Among Israeli Arabs, anger against their own poverty and unemployment, further attacks on services and benefits and the continued oppression of their brothers and sisters in the occupied territories are creating an explosive mix. But the war on Iraq could well be the match igniting the tinderbox. On Saturday, six members of Maavak Sozialisti (the CWI’s affiliated organisation in Israel) attended an anti-war march and rally organised by Hadash (Democratic Front for Peace and Equality, an organisation led by the Communist Party) in Nazareth.
We gave out Arabic leaflets and sold papers and the latest CWI international statement on the war at the lively demo of about 3,000. The best people present were radical youth dissatisfied with the policies of the CP front.
The main Land Day event was on the Sunday in Sakhnin, a town in the Galilee. Land Day is the traditional day of protests by Israeli Arabs against discrimination and oppression since 1976, when the Israeli Defence Force killed 6 protesters on a demonstration opposing land seizures. Israeli Palestinian workers, farmers and small businessmen went on strike to mark this year’s Land Day protests.
Unfortunately one party opposed the strike in the Follow-up Committee (the main Arab Israeli leadership body) was Hadash. Only later did were they forced to change their minds as a result of the mood in the local area.

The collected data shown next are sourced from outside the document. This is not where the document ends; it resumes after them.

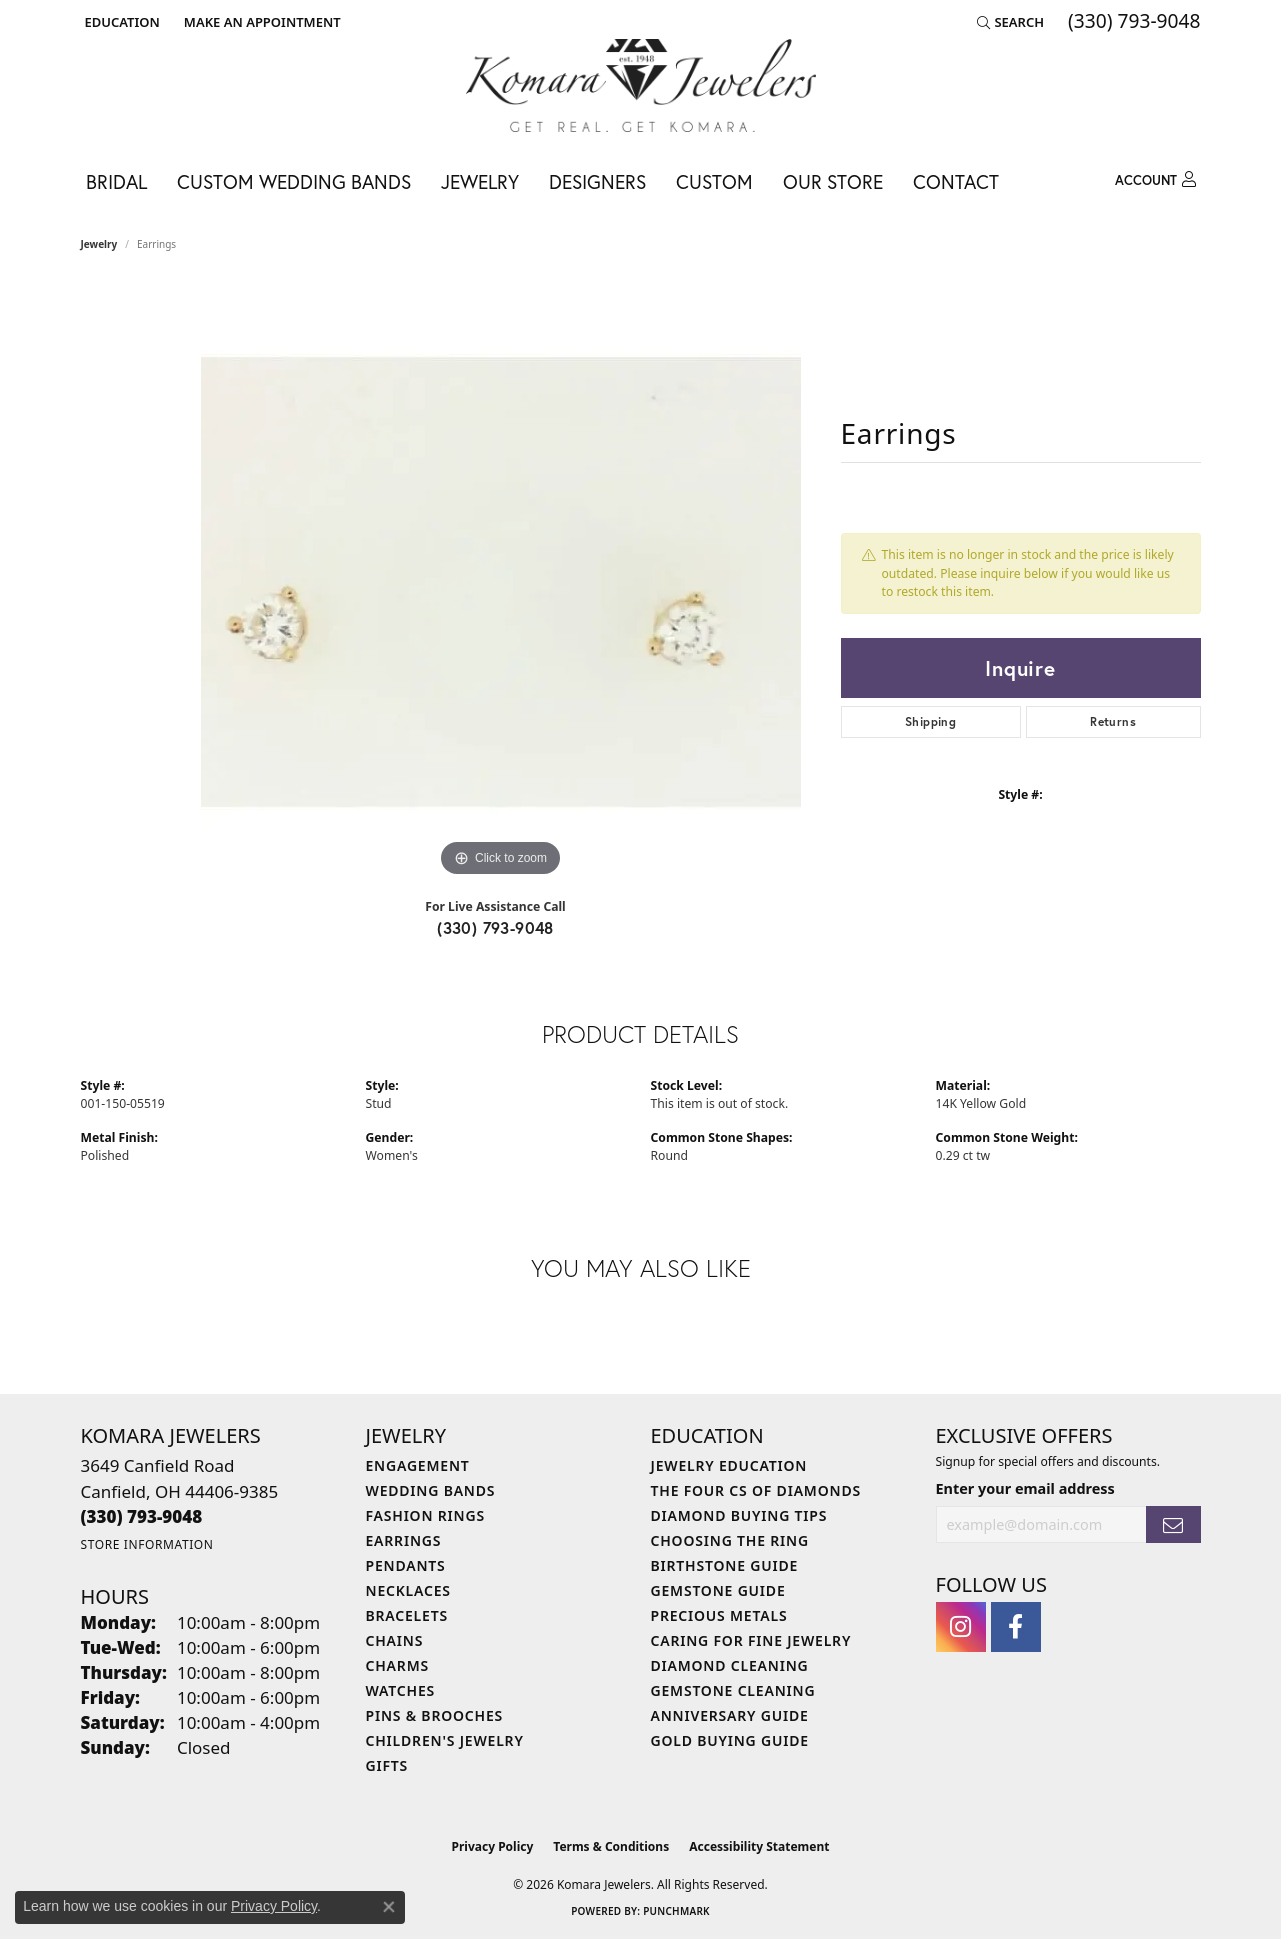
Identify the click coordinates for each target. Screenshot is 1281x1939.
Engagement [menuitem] (418, 1465)
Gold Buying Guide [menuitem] (730, 1740)
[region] (501, 582)
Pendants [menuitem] (406, 1565)
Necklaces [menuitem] (408, 1590)
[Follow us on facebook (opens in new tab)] (1016, 1627)
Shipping (930, 721)
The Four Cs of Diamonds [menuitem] (756, 1490)
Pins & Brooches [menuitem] (435, 1715)
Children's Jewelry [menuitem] (445, 1740)
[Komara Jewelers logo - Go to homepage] (641, 85)
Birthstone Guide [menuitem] (725, 1565)
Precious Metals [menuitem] (719, 1615)
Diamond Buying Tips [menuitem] (739, 1515)
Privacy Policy (493, 1846)
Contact (956, 181)
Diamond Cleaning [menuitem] (730, 1665)
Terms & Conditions (611, 1846)
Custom (714, 181)
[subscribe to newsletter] (1173, 1524)
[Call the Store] (142, 1516)
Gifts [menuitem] (387, 1765)
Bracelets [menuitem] (407, 1615)
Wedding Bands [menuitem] (431, 1490)
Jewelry (480, 181)
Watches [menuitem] (401, 1690)
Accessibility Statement (759, 1846)
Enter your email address (1025, 1488)
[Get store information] (147, 1544)
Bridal (116, 181)
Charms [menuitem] (397, 1665)
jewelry (99, 244)
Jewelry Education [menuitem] (729, 1465)
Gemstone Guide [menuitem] (718, 1590)
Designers (597, 181)
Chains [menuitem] (395, 1640)
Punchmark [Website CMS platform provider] (676, 1911)
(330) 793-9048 (495, 927)
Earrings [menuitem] (404, 1540)
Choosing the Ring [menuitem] (730, 1540)
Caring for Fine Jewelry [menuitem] (751, 1640)
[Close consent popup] (389, 1907)
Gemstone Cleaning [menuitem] (733, 1690)
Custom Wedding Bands (294, 181)
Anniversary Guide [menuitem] (730, 1715)
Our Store (833, 181)
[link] (260, 22)
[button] (120, 22)
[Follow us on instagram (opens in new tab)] (961, 1627)
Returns (1113, 721)
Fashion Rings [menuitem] (425, 1515)
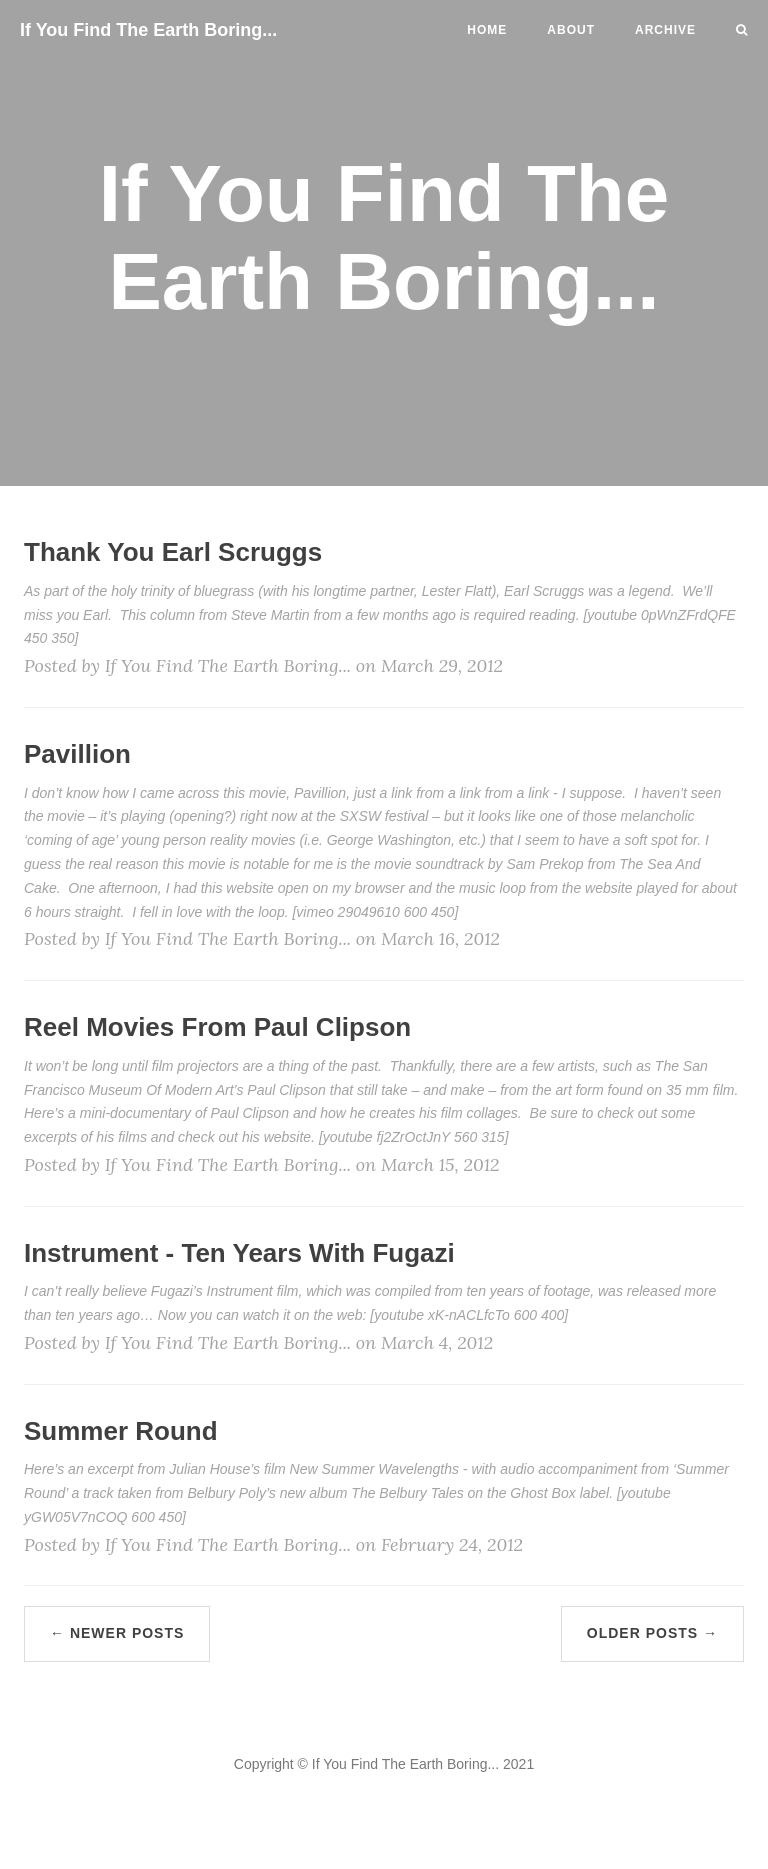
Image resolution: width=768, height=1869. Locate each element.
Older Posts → (652, 1633)
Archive (665, 30)
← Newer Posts (117, 1633)
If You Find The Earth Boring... (148, 30)
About (571, 30)
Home (487, 30)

A hundred thousand protest
The demo was huge. According to the organisers a hundred thousand filled the small town’s streets. It started with a march and ended with a rally. The march began with about 200 people when we started to walk but had grown steadily along the way. Unlike the Nazareth demo, this was a protest in which many Arab factions and parties participated. Abnaa El-Balad (a radical left nationalist organisation) and the Communist Party were undoubtedly the strongest at the demo. Cars carrying loudspeakers that blasted slogans provided the political lead. Young people gathered around these cars according to their political affiliation. Abnaa El-Balad, although a small faction, are able to use these conditions to attract more young people around their cars with more radical or nationalistic slogans then those of the CP, for example, "With our blood, with our souls, we’ll redeem you Iraq" was one of their slogans. On only one or two occasions did we hear people shouting "Saddam you beloved, strike Tel Aviv". Another slogan connected Jenin and Baghdad. Importantly most of the flags carried on the demonstration were evenly divided between red flags and Palestinian ones. Only a few demonstrators carried the green flags of the Islamic movement. One Abna El-Balad activist told us that the Islamic movement does not make a special effort to bring people to the Land Day demo.
The atmosphere in short was hot, very hot, but peaceful (Israeli police cleverly kept out of sight this time). Our Arabic leaflets and the CWI statement were quickly snapped up (around 2,000 leaflets were given out on both events), indicating the thirst for ideas.